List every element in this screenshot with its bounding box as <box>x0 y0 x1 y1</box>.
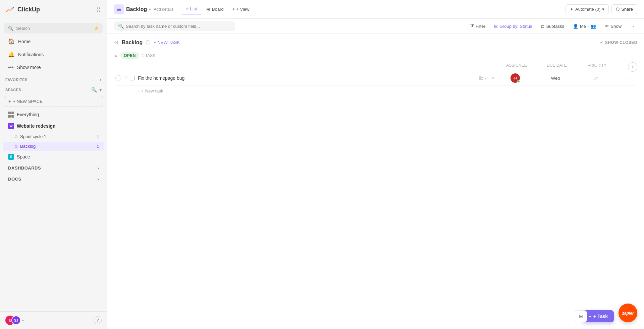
everything-grid-icon <box>8 112 14 118</box>
show-label: Show <box>611 24 622 29</box>
favorites-expand-icon[interactable]: › <box>100 77 102 82</box>
toolbar: 🔍 ⧩ Filter ⊟ Group by: Status ⊏ Subtasks… <box>107 19 644 34</box>
bell-icon: 🔔 <box>8 51 15 58</box>
task-status-icon[interactable] <box>130 76 135 80</box>
new-space-button[interactable]: + + NEW SPACE <box>4 96 103 107</box>
plus-icon: + <box>137 88 140 93</box>
nav-show-more[interactable]: ••• Show more <box>3 61 104 73</box>
zapier-widget[interactable]: zapier <box>619 304 637 322</box>
task-search-input[interactable] <box>126 24 231 29</box>
sidebar-item-space[interactable]: S Space <box>3 151 104 162</box>
sidebar-item-everything[interactable]: Everything <box>3 109 104 120</box>
home-icon: 🏠 <box>8 38 15 45</box>
new-task-row[interactable]: + + New task <box>114 86 637 96</box>
space-website-redesign[interactable]: W Website redesign <box>3 121 104 131</box>
sidebar: ClickUp ⟨⟨ 🔍 Search ⚡ 🏠 Home 🔔 Notificat… <box>0 0 107 329</box>
info-icon[interactable]: ⓘ <box>146 40 150 46</box>
show-closed-button[interactable]: ✓ SHOW CLOSED <box>600 40 637 45</box>
task-checkbox[interactable] <box>115 75 121 81</box>
chevrons-left-icon: ⟨⟨ <box>96 6 100 13</box>
subtasks-button[interactable]: ⊏ Subtasks <box>537 22 567 31</box>
apps-button[interactable]: ⊞ <box>575 310 587 322</box>
docs-expand-icon: › <box>97 177 99 182</box>
avatar-jj: JJ <box>511 73 520 83</box>
tab-list-label: List <box>190 6 197 11</box>
edit-icon[interactable]: ✏ <box>491 76 495 81</box>
show-button[interactable]: 👁 Show <box>601 22 625 31</box>
more-options-button[interactable]: ··· <box>627 22 637 31</box>
sidebar-search[interactable]: 🔍 Search ⚡ <box>4 23 103 34</box>
subtasks-icon: ⊏ <box>541 24 544 29</box>
me-button[interactable]: 👤 Me · 👥 <box>570 22 599 31</box>
favorites-label: FAVORITES <box>5 78 28 82</box>
task-due-date[interactable]: Wed <box>535 76 576 81</box>
ai-lightning-button[interactable]: ⚡ <box>94 26 99 31</box>
help-button[interactable]: ? <box>94 316 102 324</box>
new-task-link[interactable]: + NEW TASK <box>154 40 180 45</box>
spaces-expand-icon[interactable]: ▾ <box>99 87 102 92</box>
drag-handle-icon[interactable]: ⠿ <box>124 76 127 80</box>
me-icon: 👤 <box>573 24 578 29</box>
tab-board[interactable]: ⊞ Board <box>202 5 228 14</box>
list-view-icon <box>114 4 124 14</box>
group-by-label: Group by: Status <box>499 24 532 29</box>
list-title: Backlog <box>122 40 143 46</box>
priority-cursor-icon[interactable]: ☞ <box>593 75 598 81</box>
table-row[interactable]: ⠿ Fix the homepage bug ⛓ 🏷 ✏ JJ Wed ☞ <box>114 71 637 86</box>
sprint-cycle-dot-icon <box>15 135 17 138</box>
sidebar-bottom: U SJ ▾ ? <box>0 311 107 329</box>
group-collapse-icon[interactable]: ▸ <box>115 53 118 58</box>
dashboards-label: DASHBOARDS <box>8 166 41 171</box>
collapse-sidebar-button[interactable]: ⟨⟨ <box>95 5 102 14</box>
sidebar-header: ClickUp ⟨⟨ <box>0 0 107 19</box>
list-collapse-button[interactable]: ⊙ <box>114 39 118 46</box>
add-details-link[interactable]: Add details <box>154 7 173 12</box>
dashboards-expand-icon: › <box>97 166 99 171</box>
group-by-button[interactable]: ⊟ Group by: Status <box>491 22 536 31</box>
user-avatar-group[interactable]: U SJ ▾ <box>5 316 24 325</box>
logo-area: ClickUp <box>5 5 40 14</box>
dashboards-section[interactable]: DASHBOARDS › <box>3 163 104 173</box>
task-group-open: ▸ OPEN 1 TASK ASSIGNEE DUE DATE PRIORITY… <box>114 50 637 96</box>
show-closed-label: SHOW CLOSED <box>605 40 637 45</box>
link-icon[interactable]: ⛓ <box>479 76 483 81</box>
add-view-label: + View <box>236 7 249 12</box>
spaces-label: SPACES <box>5 88 21 92</box>
search-tasks-icon: 🔍 <box>118 23 124 29</box>
breadcrumb-caret-icon[interactable]: ▾ <box>149 7 151 12</box>
spaces-actions: 🔍 ▾ <box>91 87 102 92</box>
svg-rect-0 <box>117 8 121 8</box>
docs-section[interactable]: DOCS › <box>3 174 104 184</box>
sidebar-item-backlog[interactable]: Backlog 1 <box>3 142 104 151</box>
tag-icon[interactable]: 🏷 <box>485 76 489 81</box>
group-header-open[interactable]: ▸ OPEN 1 TASK <box>114 50 637 62</box>
svg-rect-2 <box>117 10 121 11</box>
eye-icon: 👁 <box>605 24 609 29</box>
tab-list[interactable]: ≡ List <box>182 4 201 14</box>
filter-label: Filter <box>476 24 485 29</box>
breadcrumb: Backlog ▾ <box>114 4 151 14</box>
nav-notifications[interactable]: 🔔 Notifications <box>3 48 104 61</box>
nav-home-label: Home <box>18 39 31 44</box>
nav-home[interactable]: 🏠 Home <box>3 35 104 48</box>
zapier-label: zapier <box>622 311 634 316</box>
task-assignee[interactable]: JJ <box>495 73 535 83</box>
list-header: ⊙ Backlog ⓘ + NEW TASK ✓ SHOW CLOSED <box>114 39 637 46</box>
favorites-section: FAVORITES › <box>0 74 107 84</box>
automate-button[interactable]: ✦ Automate (0) ▾ <box>566 4 609 14</box>
search-spaces-icon[interactable]: 🔍 <box>91 87 97 92</box>
task-priority[interactable]: ☞ <box>576 75 616 81</box>
add-task-fab[interactable]: + + Task <box>583 310 614 322</box>
add-view-button[interactable]: + + View <box>229 5 253 14</box>
automate-label: Automate (0) <box>575 7 600 12</box>
share-button[interactable]: ⬡ Share <box>611 4 637 14</box>
search-icon: 🔍 <box>8 26 13 31</box>
add-column-button[interactable]: + <box>628 62 637 72</box>
task-more-button[interactable]: ··· <box>616 75 636 81</box>
open-group-text: OPEN <box>124 53 136 58</box>
task-search-container[interactable]: 🔍 <box>114 21 235 31</box>
group-icon: ⊟ <box>494 24 498 29</box>
backlog-label: Backlog <box>20 144 36 149</box>
sidebar-item-sprint-cycle[interactable]: Sprint cycle 1 1 <box>3 132 104 141</box>
filter-button[interactable]: ⧩ Filter <box>467 21 489 31</box>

Problem description: The answer must match the entries above line for line, with the pictures dropped.

Response:
List every element in this screenshot with its bounding box as <box>x0 y0 x1 y1</box>.
everything-grid-icon <box>8 112 14 118</box>
show-label: Show <box>611 24 622 29</box>
favorites-expand-icon[interactable]: › <box>100 77 102 82</box>
toolbar: 🔍 ⧩ Filter ⊟ Group by: Status ⊏ Subtasks… <box>107 19 644 34</box>
bell-icon: 🔔 <box>8 51 15 58</box>
task-status-icon[interactable] <box>130 76 135 80</box>
new-space-button[interactable]: + + NEW SPACE <box>4 96 103 107</box>
plus-icon: + <box>137 88 140 93</box>
nav-show-more[interactable]: ••• Show more <box>3 61 104 73</box>
zapier-widget[interactable]: zapier <box>619 304 637 322</box>
task-search-input[interactable] <box>126 24 231 29</box>
sidebar-item-space[interactable]: S Space <box>3 151 104 162</box>
sidebar-item-everything[interactable]: Everything <box>3 109 104 120</box>
home-icon: 🏠 <box>8 38 15 45</box>
new-task-row[interactable]: + + New task <box>114 86 637 96</box>
space-website-redesign[interactable]: W Website redesign <box>3 121 104 131</box>
sidebar: ClickUp ⟨⟨ 🔍 Search ⚡ 🏠 Home 🔔 Notificat… <box>0 0 107 329</box>
info-icon[interactable]: ⓘ <box>146 40 150 46</box>
show-closed-button[interactable]: ✓ SHOW CLOSED <box>600 40 637 45</box>
task-checkbox[interactable] <box>115 75 121 81</box>
chevrons-left-icon: ⟨⟨ <box>96 6 100 13</box>
subtasks-button[interactable]: ⊏ Subtasks <box>537 22 567 31</box>
apps-button[interactable]: ⊞ <box>575 310 587 322</box>
docs-expand-icon: › <box>97 177 99 182</box>
avatar-jj: JJ <box>511 73 520 83</box>
tab-list-label: List <box>190 6 197 11</box>
edit-icon[interactable]: ✏ <box>491 76 495 81</box>
show-button[interactable]: 👁 Show <box>601 22 625 31</box>
more-options-button[interactable]: ··· <box>627 22 637 31</box>
sidebar-search[interactable]: 🔍 Search ⚡ <box>4 23 103 34</box>
subtasks-icon: ⊏ <box>541 24 544 29</box>
me-button[interactable]: 👤 Me · 👥 <box>570 22 599 31</box>
favorites-label: FAVORITES <box>5 78 28 82</box>
task-due-date[interactable]: Wed <box>535 76 576 81</box>
ai-lightning-button[interactable]: ⚡ <box>94 26 99 31</box>
help-button[interactable]: ? <box>94 316 102 324</box>
new-task-link[interactable]: + NEW TASK <box>154 40 180 45</box>
spaces-expand-icon[interactable]: ▾ <box>99 87 102 92</box>
drag-handle-icon[interactable]: ⠿ <box>124 76 127 80</box>
me-icon: 👤 <box>573 24 578 29</box>
tab-board[interactable]: ⊞ Board <box>202 5 228 14</box>
list-view-icon <box>114 4 124 14</box>
group-by-label: Group by: Status <box>499 24 532 29</box>
list-title: Backlog <box>122 40 143 46</box>
priority-cursor-icon[interactable]: ☞ <box>593 75 598 81</box>
table-row[interactable]: ⠿ Fix the homepage bug ⛓ 🏷 ✏ JJ Wed ☞ <box>114 71 637 86</box>
sprint-cycle-dot-icon <box>15 135 17 138</box>
sidebar-bottom: U SJ ▾ ? <box>0 311 107 329</box>
group-collapse-icon[interactable]: ▸ <box>115 53 118 58</box>
dashboards-label: DASHBOARDS <box>8 166 41 171</box>
collapse-sidebar-button[interactable]: ⟨⟨ <box>95 5 102 14</box>
sidebar-header: ClickUp ⟨⟨ <box>0 0 107 19</box>
list-collapse-button[interactable]: ⊙ <box>114 39 118 46</box>
add-details-link[interactable]: Add details <box>154 7 173 12</box>
dashboards-expand-icon: › <box>97 166 99 171</box>
group-by-button[interactable]: ⊟ Group by: Status <box>491 22 536 31</box>
user-avatar-group[interactable]: U SJ ▾ <box>5 316 24 325</box>
logo-area: ClickUp <box>5 5 40 14</box>
dashboards-section[interactable]: DASHBOARDS › <box>3 163 104 173</box>
task-group-open: ▸ OPEN 1 TASK ASSIGNEE DUE DATE PRIORITY… <box>114 50 637 96</box>
show-closed-label: SHOW CLOSED <box>605 40 637 45</box>
link-icon[interactable]: ⛓ <box>479 76 483 81</box>
add-view-label: + View <box>236 7 249 12</box>
spaces-label: SPACES <box>5 88 21 92</box>
search-tasks-icon: 🔍 <box>118 23 124 29</box>
breadcrumb-caret-icon[interactable]: ▾ <box>149 7 151 12</box>
spaces-actions: 🔍 ▾ <box>91 87 102 92</box>
svg-rect-0 <box>117 8 121 8</box>
docs-section[interactable]: DOCS › <box>3 174 104 184</box>
sidebar-item-backlog[interactable]: Backlog 1 <box>3 142 104 151</box>
tag-icon[interactable]: 🏷 <box>485 76 489 81</box>
group-header-open[interactable]: ▸ OPEN 1 TASK <box>114 50 637 62</box>
svg-rect-2 <box>117 10 121 11</box>
eye-icon: 👁 <box>605 24 609 29</box>
tab-list[interactable]: ≡ List <box>182 4 201 14</box>
filter-label: Filter <box>476 24 485 29</box>
breadcrumb: Backlog ▾ <box>114 4 151 14</box>
nav-notifications[interactable]: 🔔 Notifications <box>3 48 104 61</box>
nav-home-label: Home <box>18 39 31 44</box>
nav-home[interactable]: 🏠 Home <box>3 35 104 48</box>
zapier-label: zapier <box>622 311 634 316</box>
task-assignee[interactable]: JJ <box>495 73 535 83</box>
list-header: ⊙ Backlog ⓘ + NEW TASK ✓ SHOW CLOSED <box>114 39 637 46</box>
favorites-section: FAVORITES › <box>0 74 107 84</box>
automate-button[interactable]: ✦ Automate (0) ▾ <box>566 4 609 14</box>
search-spaces-icon[interactable]: 🔍 <box>91 87 97 92</box>
task-priority[interactable]: ☞ <box>576 75 616 81</box>
add-task-fab[interactable]: + + Task <box>583 310 614 322</box>
add-view-button[interactable]: + + View <box>229 5 253 14</box>
automate-label: Automate (0) <box>575 7 600 12</box>
share-button[interactable]: ⬡ Share <box>611 4 637 14</box>
search-icon: 🔍 <box>8 26 13 31</box>
add-column-button[interactable]: + <box>628 62 637 72</box>
task-more-button[interactable]: ··· <box>616 75 636 81</box>
open-group-text: OPEN <box>124 53 136 58</box>
task-search-container[interactable]: 🔍 <box>114 21 235 31</box>
group-icon: ⊟ <box>494 24 498 29</box>
backlog-label: Backlog <box>20 144 36 149</box>
sidebar-item-sprint-cycle[interactable]: Sprint cycle 1 1 <box>3 132 104 141</box>
filter-button[interactable]: ⧩ Filter <box>467 21 489 31</box>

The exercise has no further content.